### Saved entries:
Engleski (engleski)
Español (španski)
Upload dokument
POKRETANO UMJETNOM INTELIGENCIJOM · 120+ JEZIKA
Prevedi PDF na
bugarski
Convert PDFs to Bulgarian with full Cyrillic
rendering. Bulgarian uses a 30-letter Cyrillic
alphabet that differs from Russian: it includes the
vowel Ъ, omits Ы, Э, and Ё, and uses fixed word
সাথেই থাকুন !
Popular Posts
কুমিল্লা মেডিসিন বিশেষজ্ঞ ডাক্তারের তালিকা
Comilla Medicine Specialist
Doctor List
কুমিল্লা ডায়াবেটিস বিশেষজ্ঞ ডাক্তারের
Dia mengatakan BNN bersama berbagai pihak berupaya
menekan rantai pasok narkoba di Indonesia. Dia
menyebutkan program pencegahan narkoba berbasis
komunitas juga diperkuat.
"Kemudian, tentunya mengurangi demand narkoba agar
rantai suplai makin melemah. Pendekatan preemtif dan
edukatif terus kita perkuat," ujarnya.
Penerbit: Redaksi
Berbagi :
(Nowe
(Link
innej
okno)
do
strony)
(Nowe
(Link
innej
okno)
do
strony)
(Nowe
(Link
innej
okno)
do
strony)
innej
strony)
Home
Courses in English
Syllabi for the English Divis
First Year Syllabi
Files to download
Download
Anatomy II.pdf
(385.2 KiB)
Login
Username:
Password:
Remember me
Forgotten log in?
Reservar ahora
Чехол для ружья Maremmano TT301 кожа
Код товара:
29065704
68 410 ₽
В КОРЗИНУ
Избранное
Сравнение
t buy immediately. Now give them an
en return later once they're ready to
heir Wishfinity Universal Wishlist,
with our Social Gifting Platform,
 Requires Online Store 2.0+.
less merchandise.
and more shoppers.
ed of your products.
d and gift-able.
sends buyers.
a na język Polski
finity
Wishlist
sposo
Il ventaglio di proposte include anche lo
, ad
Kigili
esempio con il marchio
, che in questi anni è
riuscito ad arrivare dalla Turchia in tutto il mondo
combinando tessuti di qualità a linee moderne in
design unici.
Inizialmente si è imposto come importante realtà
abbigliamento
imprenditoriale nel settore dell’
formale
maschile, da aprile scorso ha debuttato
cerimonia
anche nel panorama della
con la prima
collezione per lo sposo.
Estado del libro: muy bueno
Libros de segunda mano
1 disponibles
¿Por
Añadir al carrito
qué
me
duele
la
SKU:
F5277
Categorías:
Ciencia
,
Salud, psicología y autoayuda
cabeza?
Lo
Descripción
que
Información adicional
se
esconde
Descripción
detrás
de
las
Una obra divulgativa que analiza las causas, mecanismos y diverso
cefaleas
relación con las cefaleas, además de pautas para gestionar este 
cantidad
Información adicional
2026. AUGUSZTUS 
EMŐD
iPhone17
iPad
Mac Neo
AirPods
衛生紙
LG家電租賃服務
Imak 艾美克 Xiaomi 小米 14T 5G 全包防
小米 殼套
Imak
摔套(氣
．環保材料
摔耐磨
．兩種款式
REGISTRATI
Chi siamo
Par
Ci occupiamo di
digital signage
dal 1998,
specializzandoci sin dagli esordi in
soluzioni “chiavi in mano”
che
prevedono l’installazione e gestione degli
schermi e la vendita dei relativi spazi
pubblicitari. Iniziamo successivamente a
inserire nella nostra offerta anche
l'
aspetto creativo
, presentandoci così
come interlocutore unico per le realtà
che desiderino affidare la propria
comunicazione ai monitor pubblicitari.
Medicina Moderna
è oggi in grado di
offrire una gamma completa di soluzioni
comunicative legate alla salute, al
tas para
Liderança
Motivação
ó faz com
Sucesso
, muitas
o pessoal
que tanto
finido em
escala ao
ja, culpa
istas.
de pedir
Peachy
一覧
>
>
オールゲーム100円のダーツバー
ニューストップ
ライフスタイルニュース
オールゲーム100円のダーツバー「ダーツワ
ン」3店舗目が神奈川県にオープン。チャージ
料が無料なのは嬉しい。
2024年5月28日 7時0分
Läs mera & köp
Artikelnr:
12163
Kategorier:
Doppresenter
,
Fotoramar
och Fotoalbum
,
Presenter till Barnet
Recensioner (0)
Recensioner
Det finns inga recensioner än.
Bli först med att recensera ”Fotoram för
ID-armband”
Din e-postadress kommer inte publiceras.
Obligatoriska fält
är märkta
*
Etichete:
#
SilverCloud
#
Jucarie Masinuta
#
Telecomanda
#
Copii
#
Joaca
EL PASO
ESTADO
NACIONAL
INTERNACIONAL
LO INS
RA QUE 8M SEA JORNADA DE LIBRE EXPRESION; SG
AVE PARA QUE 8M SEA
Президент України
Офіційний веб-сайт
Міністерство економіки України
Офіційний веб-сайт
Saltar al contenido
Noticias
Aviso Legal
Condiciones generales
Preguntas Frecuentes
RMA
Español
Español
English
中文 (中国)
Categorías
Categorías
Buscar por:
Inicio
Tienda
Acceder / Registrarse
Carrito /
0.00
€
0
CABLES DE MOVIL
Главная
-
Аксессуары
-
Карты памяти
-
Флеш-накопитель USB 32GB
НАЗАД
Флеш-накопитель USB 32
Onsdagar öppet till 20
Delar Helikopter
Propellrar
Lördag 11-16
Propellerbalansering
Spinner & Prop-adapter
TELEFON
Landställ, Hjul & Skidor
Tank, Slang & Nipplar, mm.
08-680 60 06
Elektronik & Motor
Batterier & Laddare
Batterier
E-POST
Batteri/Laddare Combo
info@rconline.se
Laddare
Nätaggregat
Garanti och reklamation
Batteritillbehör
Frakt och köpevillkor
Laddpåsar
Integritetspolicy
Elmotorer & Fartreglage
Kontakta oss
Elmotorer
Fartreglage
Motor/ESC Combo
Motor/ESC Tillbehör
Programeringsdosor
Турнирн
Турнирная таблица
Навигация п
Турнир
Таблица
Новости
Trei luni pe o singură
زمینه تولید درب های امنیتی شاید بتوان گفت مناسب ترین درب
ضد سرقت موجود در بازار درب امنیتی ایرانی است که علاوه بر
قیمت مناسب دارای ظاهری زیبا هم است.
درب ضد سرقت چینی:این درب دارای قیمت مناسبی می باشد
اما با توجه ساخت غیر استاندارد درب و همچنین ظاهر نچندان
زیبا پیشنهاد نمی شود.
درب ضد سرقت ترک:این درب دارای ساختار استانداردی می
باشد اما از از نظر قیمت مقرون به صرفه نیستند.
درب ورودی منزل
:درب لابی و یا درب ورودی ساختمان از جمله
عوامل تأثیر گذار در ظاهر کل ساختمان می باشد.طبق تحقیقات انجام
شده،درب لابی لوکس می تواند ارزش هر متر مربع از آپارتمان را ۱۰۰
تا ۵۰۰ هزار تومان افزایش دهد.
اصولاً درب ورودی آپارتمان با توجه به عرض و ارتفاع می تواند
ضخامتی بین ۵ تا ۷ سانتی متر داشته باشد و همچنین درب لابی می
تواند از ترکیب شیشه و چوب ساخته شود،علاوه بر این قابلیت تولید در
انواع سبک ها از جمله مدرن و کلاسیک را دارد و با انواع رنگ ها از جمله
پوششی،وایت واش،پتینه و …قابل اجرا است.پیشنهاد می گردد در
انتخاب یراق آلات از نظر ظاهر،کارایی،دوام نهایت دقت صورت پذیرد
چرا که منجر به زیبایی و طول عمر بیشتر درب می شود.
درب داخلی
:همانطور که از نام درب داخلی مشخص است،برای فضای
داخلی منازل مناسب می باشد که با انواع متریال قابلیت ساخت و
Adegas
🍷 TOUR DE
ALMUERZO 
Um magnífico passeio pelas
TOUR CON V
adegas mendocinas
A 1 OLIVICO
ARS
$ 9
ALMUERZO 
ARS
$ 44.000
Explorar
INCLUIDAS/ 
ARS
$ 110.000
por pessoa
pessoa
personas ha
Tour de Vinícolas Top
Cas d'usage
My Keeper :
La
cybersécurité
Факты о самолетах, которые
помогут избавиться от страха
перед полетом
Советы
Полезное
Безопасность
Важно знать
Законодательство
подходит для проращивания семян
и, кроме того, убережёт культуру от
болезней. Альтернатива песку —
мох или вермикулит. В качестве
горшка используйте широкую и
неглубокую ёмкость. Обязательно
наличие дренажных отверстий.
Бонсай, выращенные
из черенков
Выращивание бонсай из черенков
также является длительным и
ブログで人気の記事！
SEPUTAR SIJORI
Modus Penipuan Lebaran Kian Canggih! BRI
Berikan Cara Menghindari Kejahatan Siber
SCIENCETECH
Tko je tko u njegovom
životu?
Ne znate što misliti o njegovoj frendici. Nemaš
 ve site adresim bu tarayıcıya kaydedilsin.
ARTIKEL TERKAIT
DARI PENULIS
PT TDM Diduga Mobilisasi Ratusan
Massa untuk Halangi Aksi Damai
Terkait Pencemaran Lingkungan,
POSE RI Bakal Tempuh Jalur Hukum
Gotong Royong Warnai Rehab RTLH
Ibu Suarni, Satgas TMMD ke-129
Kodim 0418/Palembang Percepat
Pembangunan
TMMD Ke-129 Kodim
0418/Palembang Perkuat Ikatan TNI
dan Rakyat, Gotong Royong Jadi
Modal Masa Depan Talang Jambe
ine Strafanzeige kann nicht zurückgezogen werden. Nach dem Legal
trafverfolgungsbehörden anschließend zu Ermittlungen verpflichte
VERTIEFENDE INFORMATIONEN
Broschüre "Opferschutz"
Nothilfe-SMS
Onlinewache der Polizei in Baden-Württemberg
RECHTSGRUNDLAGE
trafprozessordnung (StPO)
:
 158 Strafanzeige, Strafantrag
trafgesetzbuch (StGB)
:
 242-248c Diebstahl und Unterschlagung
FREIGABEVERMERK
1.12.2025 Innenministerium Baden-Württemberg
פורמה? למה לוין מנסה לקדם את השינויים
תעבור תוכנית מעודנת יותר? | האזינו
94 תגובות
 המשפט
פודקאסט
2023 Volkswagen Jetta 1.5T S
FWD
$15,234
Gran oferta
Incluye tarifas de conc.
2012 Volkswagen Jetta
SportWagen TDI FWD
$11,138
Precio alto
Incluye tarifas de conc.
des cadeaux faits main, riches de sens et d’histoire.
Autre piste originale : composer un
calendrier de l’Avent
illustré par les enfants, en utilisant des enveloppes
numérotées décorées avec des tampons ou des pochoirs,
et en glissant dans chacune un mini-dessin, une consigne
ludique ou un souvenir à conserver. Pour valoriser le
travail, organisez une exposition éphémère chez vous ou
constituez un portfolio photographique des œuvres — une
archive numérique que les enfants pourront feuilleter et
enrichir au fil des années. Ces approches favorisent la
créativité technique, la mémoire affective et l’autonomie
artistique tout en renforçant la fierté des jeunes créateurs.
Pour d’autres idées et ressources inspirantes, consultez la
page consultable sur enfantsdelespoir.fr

### WHAT IS NEEDED:
Gather all lines from the records above in which "Cyrillic" appears.

### RESULT FOR THIS EXERCISE:
Convert PDFs to Bulgarian with full Cyrillic
rendering. Bulgarian uses a 30-letter Cyrillic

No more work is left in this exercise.